Optimizing Inter-basin water transfers from multiple sources among interconnected River basins

Abstract

As the efficiency of the long-running inter basin water transfer (IBWT) projects declines, the increasing water crisis in the intake area and the deteriorating ecosystem problems in the transferred area have gradually worsened. In this paper, a new form of IBWT, the dual-IBWT (DIBWT), is defined, in which the original transferred area (OTA) and additional transferred area (ATA) are integrated to transfer water resource from two basins to a corporate intake area (CIA). Unlike a typical IBWT, the OTA is one of the transferred areas for the CIA as well as the recipient area of the ATA and plays a dual role in this DIBWT system. A multi-objective DIBWT model involving interconnected OTA and ATA submodels is developed for fulfilling joint transfer targets, flattening water transfer fluctuations, and replenishing ecological flow demands. Then, a three-step framework is presented to derive the multi-resource joint operation rules coordinating the water-supply, water-transfer and water-receipt rules together.
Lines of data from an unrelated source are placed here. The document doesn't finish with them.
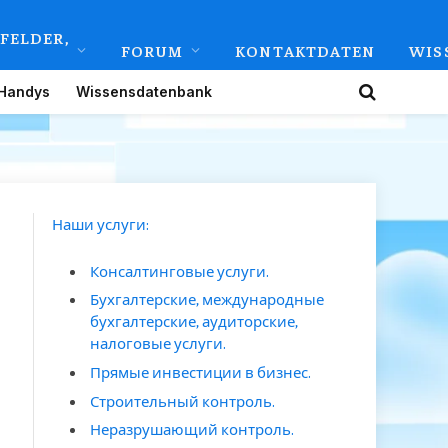
FELDER,
FORUM
KONTAKTDATEN
WIS
Handys
Wissensdatenbank
Наши услуги:
Консалтинговые услуги.
Бухгалтерские, международные
бухгалтерские, аудиторские,
налоговые услуги.
Прямые инвестиции в бизнес.
Строительный контроль.
Неразрушающий контроль.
In particular, the simulation-optimization approach (SO) is applied to obtain the optimal solution based on a time series of 56 years. The Jialing across Han River to Wei River Water Transfer (JHW-DIBWT) project in western China is used as a case study to assess the performance of the DIBWT compared to a typical IBWT. The results indicate that the JHW-DIBWT has significant advantages in alleviating the conflicts of transfer-supply-demand and restoring the river ecosystem with the aid of additional water resources. Meanwhile, its superiority is revealed by the corresponding joint operation rules of the water-supply, the water-transfer and the water-receipt rule curves, which also can serve as a practical guide for multi-objective and multi-resource water system management. Therefore, the main focus of this paper is not limited to compare the performance between these two IBWTs, but more importantly, it provides a promising framework for extending the study of different form of IBWTs.